[Bounding box prediction data]

---+---

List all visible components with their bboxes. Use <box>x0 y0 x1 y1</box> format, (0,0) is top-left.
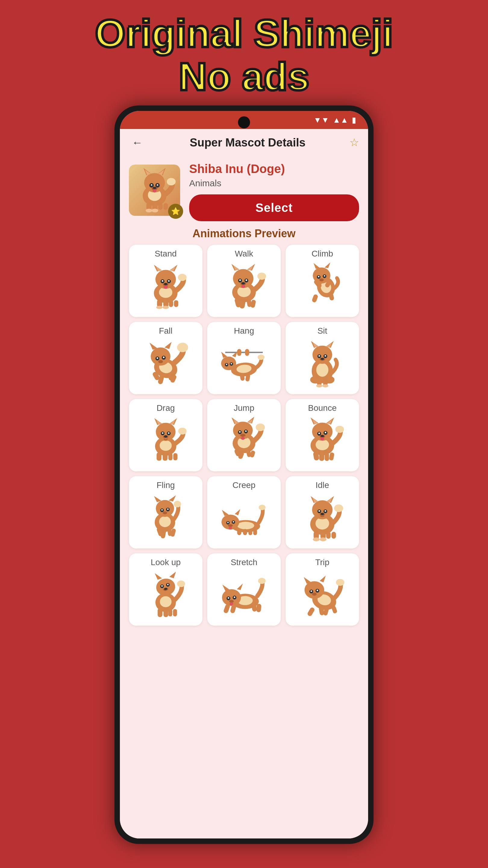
svg-point-83 <box>163 356 164 358</box>
svg-point-98 <box>226 364 227 365</box>
list-item[interactable]: Walk <box>207 245 281 317</box>
list-item[interactable]: Idle <box>286 476 359 549</box>
list-item[interactable]: Hang <box>207 322 281 394</box>
svg-point-68 <box>318 276 319 277</box>
svg-point-232 <box>155 577 176 597</box>
animation-image-bounce <box>297 416 348 467</box>
svg-point-271 <box>312 592 317 595</box>
list-item[interactable]: Look up <box>129 553 202 626</box>
svg-point-51 <box>239 279 241 281</box>
svg-rect-243 <box>164 608 168 617</box>
list-item[interactable]: Stand <box>129 245 202 317</box>
list-item[interactable]: Trip <box>286 553 359 626</box>
svg-point-12 <box>153 187 156 189</box>
svg-marker-249 <box>222 585 230 591</box>
svg-point-151 <box>239 431 241 433</box>
animation-label-stretch: Stretch <box>231 558 258 567</box>
svg-point-188 <box>163 512 167 515</box>
svg-point-155 <box>256 424 265 431</box>
svg-point-189 <box>174 501 181 507</box>
mascot-info: Shiba Inu (Doge) Animals Select <box>189 162 359 221</box>
list-item[interactable]: Stretch <box>207 553 281 626</box>
svg-rect-226 <box>326 532 331 538</box>
mascot-header: ⭐ Shiba Inu (Doge) Animals Select <box>129 162 359 221</box>
svg-point-125 <box>160 440 172 451</box>
svg-point-154 <box>241 437 245 440</box>
list-item[interactable]: Fling <box>129 476 202 549</box>
svg-point-220 <box>325 510 326 512</box>
svg-rect-227 <box>331 532 336 538</box>
top-bar: ← Super Mascot Details ☆ <box>120 129 368 156</box>
svg-point-269 <box>311 590 312 592</box>
svg-point-187 <box>167 508 169 510</box>
svg-marker-65 <box>324 262 330 268</box>
animation-label-walk: Walk <box>235 249 253 258</box>
back-button[interactable]: ← <box>129 133 146 152</box>
svg-point-31 <box>168 280 170 281</box>
svg-point-114 <box>318 355 320 356</box>
svg-point-41 <box>163 306 169 309</box>
svg-point-117 <box>321 358 324 360</box>
svg-rect-178 <box>329 452 335 461</box>
svg-rect-139 <box>163 453 167 461</box>
svg-rect-38 <box>169 300 173 307</box>
svg-rect-177 <box>325 453 329 461</box>
svg-point-237 <box>161 585 163 587</box>
svg-marker-183 <box>169 495 176 501</box>
svg-marker-79 <box>164 342 172 349</box>
animation-image-stretch <box>218 570 270 621</box>
animation-image-lookup <box>140 570 191 621</box>
svg-rect-138 <box>157 453 161 461</box>
svg-point-228 <box>313 537 320 541</box>
svg-point-84 <box>158 360 163 363</box>
svg-rect-18 <box>164 203 168 210</box>
svg-point-9 <box>151 184 153 186</box>
svg-point-223 <box>334 504 343 512</box>
animation-label-hang: Hang <box>234 326 254 336</box>
svg-rect-140 <box>168 453 173 460</box>
svg-point-136 <box>164 435 167 438</box>
svg-point-169 <box>318 433 320 434</box>
svg-rect-273 <box>307 607 315 617</box>
select-button[interactable]: Select <box>189 194 359 221</box>
list-item[interactable]: Drag <box>129 399 202 471</box>
list-item[interactable]: Climb <box>286 245 359 317</box>
svg-rect-60 <box>250 300 256 308</box>
svg-rect-73 <box>312 294 318 303</box>
svg-point-255 <box>229 600 234 603</box>
svg-point-30 <box>162 280 163 281</box>
animation-image-drag <box>140 416 191 467</box>
svg-point-254 <box>234 596 235 598</box>
phone-wrapper: ▼▼ ▲▲ ▮ ← Super Mascot Details ☆ <box>115 105 373 844</box>
list-item[interactable]: Creep <box>207 476 281 549</box>
svg-point-14 <box>167 178 176 185</box>
svg-point-93 <box>221 356 236 370</box>
svg-point-137 <box>178 428 187 435</box>
mascot-category: Animals <box>189 178 359 188</box>
svg-point-85 <box>177 343 188 352</box>
list-item[interactable]: Sit <box>286 322 359 394</box>
svg-point-70 <box>319 278 324 281</box>
svg-point-202 <box>233 521 234 523</box>
svg-point-173 <box>320 437 324 440</box>
svg-point-152 <box>245 430 247 432</box>
animation-label-bounce: Bounce <box>308 403 337 413</box>
content-area: ⭐ Shiba Inu (Doge) Animals Select Animat… <box>120 156 368 838</box>
svg-point-20 <box>152 209 158 213</box>
favorite-button[interactable]: ☆ <box>350 136 359 149</box>
animation-label-drag: Drag <box>157 403 175 413</box>
animation-image-sit <box>297 339 348 390</box>
animation-label-fling: Fling <box>157 480 175 490</box>
svg-point-222 <box>321 513 324 515</box>
list-item[interactable]: Bounce <box>286 399 359 471</box>
list-item[interactable]: Jump <box>207 399 281 471</box>
svg-point-231 <box>160 596 172 607</box>
list-item[interactable]: Fall <box>129 322 202 394</box>
animation-image-fling <box>140 493 191 544</box>
svg-point-170 <box>325 432 326 433</box>
svg-rect-209 <box>253 529 257 535</box>
svg-point-257 <box>258 578 266 584</box>
svg-rect-39 <box>174 300 178 307</box>
svg-point-270 <box>317 590 318 591</box>
animations-title: Animations Preview <box>129 227 359 240</box>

---+---

THE TASK:
Find the word "Animals" in the data and show each line that holds it.

THE ANSWER:
mascot-info: Shiba Inu (Doge) Animals Select <box>189 162 359 221</box>
mascot-header: ⭐ Shiba Inu (Doge) Animals Select <box>129 162 359 221</box>
mascot-category: Animals <box>189 178 359 188</box>
content-area: ⭐ Shiba Inu (Doge) Animals Select Animat… <box>120 156 368 838</box>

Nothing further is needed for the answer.